-- Opening Marker --

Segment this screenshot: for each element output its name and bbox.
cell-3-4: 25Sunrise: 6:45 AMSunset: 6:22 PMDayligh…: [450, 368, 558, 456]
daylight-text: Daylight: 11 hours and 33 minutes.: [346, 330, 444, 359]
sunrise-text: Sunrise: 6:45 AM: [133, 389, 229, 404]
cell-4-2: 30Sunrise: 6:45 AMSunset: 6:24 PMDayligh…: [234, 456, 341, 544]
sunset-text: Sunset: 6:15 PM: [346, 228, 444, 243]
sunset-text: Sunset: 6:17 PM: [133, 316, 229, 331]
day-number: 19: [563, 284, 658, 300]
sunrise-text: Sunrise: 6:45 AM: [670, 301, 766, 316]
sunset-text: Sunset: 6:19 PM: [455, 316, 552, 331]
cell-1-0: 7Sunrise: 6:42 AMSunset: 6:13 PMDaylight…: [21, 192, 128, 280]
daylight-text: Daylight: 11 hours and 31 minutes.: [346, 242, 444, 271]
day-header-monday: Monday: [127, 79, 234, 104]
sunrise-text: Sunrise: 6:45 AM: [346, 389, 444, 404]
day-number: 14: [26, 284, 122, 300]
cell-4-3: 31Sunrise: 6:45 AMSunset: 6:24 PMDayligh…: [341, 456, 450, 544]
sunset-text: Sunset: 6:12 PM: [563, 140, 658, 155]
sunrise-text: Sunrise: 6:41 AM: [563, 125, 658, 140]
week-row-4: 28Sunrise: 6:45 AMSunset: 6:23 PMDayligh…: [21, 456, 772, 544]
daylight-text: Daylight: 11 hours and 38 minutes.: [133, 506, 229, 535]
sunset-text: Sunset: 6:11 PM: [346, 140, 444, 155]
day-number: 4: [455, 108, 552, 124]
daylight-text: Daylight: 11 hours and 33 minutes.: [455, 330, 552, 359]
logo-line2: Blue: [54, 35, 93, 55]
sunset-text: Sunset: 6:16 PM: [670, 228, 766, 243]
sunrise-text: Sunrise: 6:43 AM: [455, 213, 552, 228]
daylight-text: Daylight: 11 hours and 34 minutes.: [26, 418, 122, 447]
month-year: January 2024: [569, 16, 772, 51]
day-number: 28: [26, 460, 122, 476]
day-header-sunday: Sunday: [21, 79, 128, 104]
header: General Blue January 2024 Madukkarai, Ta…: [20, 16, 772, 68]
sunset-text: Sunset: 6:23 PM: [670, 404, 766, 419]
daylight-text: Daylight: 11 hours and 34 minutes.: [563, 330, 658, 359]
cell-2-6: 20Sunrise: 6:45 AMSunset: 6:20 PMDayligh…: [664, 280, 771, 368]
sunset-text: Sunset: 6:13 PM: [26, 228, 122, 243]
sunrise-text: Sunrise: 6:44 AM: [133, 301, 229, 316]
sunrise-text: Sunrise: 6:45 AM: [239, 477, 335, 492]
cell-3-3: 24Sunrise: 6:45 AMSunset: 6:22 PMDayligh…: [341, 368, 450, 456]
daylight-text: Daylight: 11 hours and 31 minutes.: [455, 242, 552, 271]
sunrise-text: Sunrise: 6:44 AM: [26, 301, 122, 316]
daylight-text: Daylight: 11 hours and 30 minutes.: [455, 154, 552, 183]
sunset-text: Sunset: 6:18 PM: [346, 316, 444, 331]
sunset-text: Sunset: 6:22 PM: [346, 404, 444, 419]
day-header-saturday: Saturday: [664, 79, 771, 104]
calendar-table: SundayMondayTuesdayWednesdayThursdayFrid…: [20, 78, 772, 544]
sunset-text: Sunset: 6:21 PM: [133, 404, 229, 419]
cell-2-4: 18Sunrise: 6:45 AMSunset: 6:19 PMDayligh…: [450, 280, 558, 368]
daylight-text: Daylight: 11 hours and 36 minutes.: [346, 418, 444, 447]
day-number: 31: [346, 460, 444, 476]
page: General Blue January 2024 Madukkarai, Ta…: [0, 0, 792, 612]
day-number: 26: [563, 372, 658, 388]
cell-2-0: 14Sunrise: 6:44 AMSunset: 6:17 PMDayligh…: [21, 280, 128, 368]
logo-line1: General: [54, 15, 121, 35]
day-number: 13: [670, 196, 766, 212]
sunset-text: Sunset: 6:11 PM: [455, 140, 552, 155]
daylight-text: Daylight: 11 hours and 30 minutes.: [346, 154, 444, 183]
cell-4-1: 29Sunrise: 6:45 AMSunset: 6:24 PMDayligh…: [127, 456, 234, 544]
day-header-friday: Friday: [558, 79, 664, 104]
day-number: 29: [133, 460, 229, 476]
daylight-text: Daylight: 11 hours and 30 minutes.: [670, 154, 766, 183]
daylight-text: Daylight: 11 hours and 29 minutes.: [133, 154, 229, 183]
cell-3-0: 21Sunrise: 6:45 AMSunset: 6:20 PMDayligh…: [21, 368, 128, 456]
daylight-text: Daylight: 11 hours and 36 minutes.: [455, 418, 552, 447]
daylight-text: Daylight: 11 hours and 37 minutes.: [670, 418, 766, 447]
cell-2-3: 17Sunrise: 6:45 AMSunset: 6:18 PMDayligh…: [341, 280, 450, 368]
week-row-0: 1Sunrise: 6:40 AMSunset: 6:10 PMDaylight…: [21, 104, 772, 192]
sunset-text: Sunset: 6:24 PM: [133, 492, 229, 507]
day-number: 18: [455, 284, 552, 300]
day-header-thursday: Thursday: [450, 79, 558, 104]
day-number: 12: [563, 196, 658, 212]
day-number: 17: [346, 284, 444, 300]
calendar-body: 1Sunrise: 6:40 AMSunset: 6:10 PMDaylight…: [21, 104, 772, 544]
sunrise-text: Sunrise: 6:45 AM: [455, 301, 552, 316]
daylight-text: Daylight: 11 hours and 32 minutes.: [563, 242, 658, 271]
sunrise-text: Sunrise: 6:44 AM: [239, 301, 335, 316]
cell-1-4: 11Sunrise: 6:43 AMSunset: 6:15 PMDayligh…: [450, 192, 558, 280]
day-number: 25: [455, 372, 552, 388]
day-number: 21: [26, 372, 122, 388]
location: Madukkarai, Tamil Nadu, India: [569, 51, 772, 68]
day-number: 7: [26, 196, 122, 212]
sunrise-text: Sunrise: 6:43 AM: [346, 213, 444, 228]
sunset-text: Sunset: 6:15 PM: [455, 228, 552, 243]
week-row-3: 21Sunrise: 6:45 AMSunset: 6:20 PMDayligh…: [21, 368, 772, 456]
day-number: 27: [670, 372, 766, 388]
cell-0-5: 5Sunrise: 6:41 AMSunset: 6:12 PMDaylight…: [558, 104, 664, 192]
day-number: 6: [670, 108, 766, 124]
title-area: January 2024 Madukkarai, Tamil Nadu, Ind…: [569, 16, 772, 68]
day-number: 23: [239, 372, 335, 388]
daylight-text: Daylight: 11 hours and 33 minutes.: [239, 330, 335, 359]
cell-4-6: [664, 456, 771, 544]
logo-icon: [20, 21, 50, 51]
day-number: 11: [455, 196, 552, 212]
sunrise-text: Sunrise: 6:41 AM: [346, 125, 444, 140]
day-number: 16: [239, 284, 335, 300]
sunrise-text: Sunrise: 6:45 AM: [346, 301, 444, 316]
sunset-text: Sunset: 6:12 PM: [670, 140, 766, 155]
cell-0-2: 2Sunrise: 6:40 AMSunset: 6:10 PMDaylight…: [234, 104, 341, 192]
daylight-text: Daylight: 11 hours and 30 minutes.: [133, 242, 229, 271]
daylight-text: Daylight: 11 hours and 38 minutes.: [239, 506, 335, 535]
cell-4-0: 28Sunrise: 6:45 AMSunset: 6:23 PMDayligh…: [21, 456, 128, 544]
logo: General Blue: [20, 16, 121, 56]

-- Closing Marker --

■ THE TASK ■
Give again each line of the listing above, keeping every word the same.

■ ANSWER SECTION ■
Segment this screenshot: for each element output its name and bbox.
cell-3-4: 25Sunrise: 6:45 AMSunset: 6:22 PMDayligh…: [450, 368, 558, 456]
daylight-text: Daylight: 11 hours and 33 minutes.: [346, 330, 444, 359]
sunrise-text: Sunrise: 6:45 AM: [133, 389, 229, 404]
cell-4-2: 30Sunrise: 6:45 AMSunset: 6:24 PMDayligh…: [234, 456, 341, 544]
sunset-text: Sunset: 6:15 PM: [346, 228, 444, 243]
sunset-text: Sunset: 6:17 PM: [133, 316, 229, 331]
day-number: 19: [563, 284, 658, 300]
sunrise-text: Sunrise: 6:45 AM: [670, 301, 766, 316]
sunset-text: Sunset: 6:19 PM: [455, 316, 552, 331]
cell-1-0: 7Sunrise: 6:42 AMSunset: 6:13 PMDaylight…: [21, 192, 128, 280]
daylight-text: Daylight: 11 hours and 31 minutes.: [346, 242, 444, 271]
day-header-monday: Monday: [127, 79, 234, 104]
sunrise-text: Sunrise: 6:45 AM: [346, 389, 444, 404]
day-number: 14: [26, 284, 122, 300]
cell-4-3: 31Sunrise: 6:45 AMSunset: 6:24 PMDayligh…: [341, 456, 450, 544]
sunset-text: Sunset: 6:12 PM: [563, 140, 658, 155]
sunrise-text: Sunrise: 6:41 AM: [563, 125, 658, 140]
week-row-4: 28Sunrise: 6:45 AMSunset: 6:23 PMDayligh…: [21, 456, 772, 544]
daylight-text: Daylight: 11 hours and 38 minutes.: [133, 506, 229, 535]
sunset-text: Sunset: 6:11 PM: [346, 140, 444, 155]
day-number: 4: [455, 108, 552, 124]
daylight-text: Daylight: 11 hours and 33 minutes.: [455, 330, 552, 359]
logo-line2: Blue: [54, 35, 93, 55]
sunset-text: Sunset: 6:16 PM: [670, 228, 766, 243]
sunrise-text: Sunrise: 6:43 AM: [455, 213, 552, 228]
daylight-text: Daylight: 11 hours and 34 minutes.: [26, 418, 122, 447]
month-year: January 2024: [569, 16, 772, 51]
day-number: 28: [26, 460, 122, 476]
day-header-sunday: Sunday: [21, 79, 128, 104]
header: General Blue January 2024 Madukkarai, Ta…: [20, 16, 772, 68]
sunset-text: Sunset: 6:23 PM: [670, 404, 766, 419]
daylight-text: Daylight: 11 hours and 34 minutes.: [563, 330, 658, 359]
cell-2-6: 20Sunrise: 6:45 AMSunset: 6:20 PMDayligh…: [664, 280, 771, 368]
sunset-text: Sunset: 6:13 PM: [26, 228, 122, 243]
sunrise-text: Sunrise: 6:44 AM: [133, 301, 229, 316]
sunrise-text: Sunrise: 6:45 AM: [239, 477, 335, 492]
cell-3-3: 24Sunrise: 6:45 AMSunset: 6:22 PMDayligh…: [341, 368, 450, 456]
daylight-text: Daylight: 11 hours and 31 minutes.: [455, 242, 552, 271]
sunrise-text: Sunrise: 6:44 AM: [26, 301, 122, 316]
daylight-text: Daylight: 11 hours and 30 minutes.: [455, 154, 552, 183]
sunset-text: Sunset: 6:18 PM: [346, 316, 444, 331]
sunset-text: Sunset: 6:22 PM: [346, 404, 444, 419]
day-header-saturday: Saturday: [664, 79, 771, 104]
calendar-table: SundayMondayTuesdayWednesdayThursdayFrid…: [20, 78, 772, 544]
sunset-text: Sunset: 6:21 PM: [133, 404, 229, 419]
cell-2-4: 18Sunrise: 6:45 AMSunset: 6:19 PMDayligh…: [450, 280, 558, 368]
daylight-text: Daylight: 11 hours and 36 minutes.: [346, 418, 444, 447]
day-number: 31: [346, 460, 444, 476]
page: General Blue January 2024 Madukkarai, Ta…: [0, 0, 792, 612]
day-number: 26: [563, 372, 658, 388]
cell-2-0: 14Sunrise: 6:44 AMSunset: 6:17 PMDayligh…: [21, 280, 128, 368]
logo-line1: General: [54, 15, 121, 35]
day-number: 13: [670, 196, 766, 212]
sunset-text: Sunset: 6:11 PM: [455, 140, 552, 155]
daylight-text: Daylight: 11 hours and 30 minutes.: [346, 154, 444, 183]
cell-4-1: 29Sunrise: 6:45 AMSunset: 6:24 PMDayligh…: [127, 456, 234, 544]
day-header-friday: Friday: [558, 79, 664, 104]
day-number: 29: [133, 460, 229, 476]
daylight-text: Daylight: 11 hours and 30 minutes.: [670, 154, 766, 183]
daylight-text: Daylight: 11 hours and 29 minutes.: [133, 154, 229, 183]
cell-3-0: 21Sunrise: 6:45 AMSunset: 6:20 PMDayligh…: [21, 368, 128, 456]
daylight-text: Daylight: 11 hours and 36 minutes.: [455, 418, 552, 447]
daylight-text: Daylight: 11 hours and 37 minutes.: [670, 418, 766, 447]
cell-2-3: 17Sunrise: 6:45 AMSunset: 6:18 PMDayligh…: [341, 280, 450, 368]
week-row-0: 1Sunrise: 6:40 AMSunset: 6:10 PMDaylight…: [21, 104, 772, 192]
sunset-text: Sunset: 6:24 PM: [133, 492, 229, 507]
day-number: 18: [455, 284, 552, 300]
day-header-thursday: Thursday: [450, 79, 558, 104]
day-number: 12: [563, 196, 658, 212]
day-number: 17: [346, 284, 444, 300]
calendar-body: 1Sunrise: 6:40 AMSunset: 6:10 PMDaylight…: [21, 104, 772, 544]
sunrise-text: Sunrise: 6:45 AM: [455, 301, 552, 316]
daylight-text: Daylight: 11 hours and 32 minutes.: [563, 242, 658, 271]
sunrise-text: Sunrise: 6:44 AM: [239, 301, 335, 316]
cell-1-4: 11Sunrise: 6:43 AMSunset: 6:15 PMDayligh…: [450, 192, 558, 280]
day-number: 25: [455, 372, 552, 388]
day-number: 21: [26, 372, 122, 388]
location: Madukkarai, Tamil Nadu, India: [569, 51, 772, 68]
day-number: 7: [26, 196, 122, 212]
sunrise-text: Sunrise: 6:43 AM: [346, 213, 444, 228]
sunset-text: Sunset: 6:15 PM: [455, 228, 552, 243]
week-row-3: 21Sunrise: 6:45 AMSunset: 6:20 PMDayligh…: [21, 368, 772, 456]
day-number: 27: [670, 372, 766, 388]
cell-0-5: 5Sunrise: 6:41 AMSunset: 6:12 PMDaylight…: [558, 104, 664, 192]
day-number: 6: [670, 108, 766, 124]
title-area: January 2024 Madukkarai, Tamil Nadu, Ind…: [569, 16, 772, 68]
day-number: 23: [239, 372, 335, 388]
daylight-text: Daylight: 11 hours and 33 minutes.: [239, 330, 335, 359]
cell-4-6: [664, 456, 771, 544]
logo-icon: [20, 21, 50, 51]
day-number: 11: [455, 196, 552, 212]
sunrise-text: Sunrise: 6:41 AM: [346, 125, 444, 140]
day-number: 16: [239, 284, 335, 300]
sunrise-text: Sunrise: 6:45 AM: [346, 301, 444, 316]
sunset-text: Sunset: 6:12 PM: [670, 140, 766, 155]
cell-0-2: 2Sunrise: 6:40 AMSunset: 6:10 PMDaylight…: [234, 104, 341, 192]
daylight-text: Daylight: 11 hours and 30 minutes.: [133, 242, 229, 271]
daylight-text: Daylight: 11 hours and 38 minutes.: [239, 506, 335, 535]
cell-4-0: 28Sunrise: 6:45 AMSunset: 6:23 PMDayligh…: [21, 456, 128, 544]
logo: General Blue: [20, 16, 121, 56]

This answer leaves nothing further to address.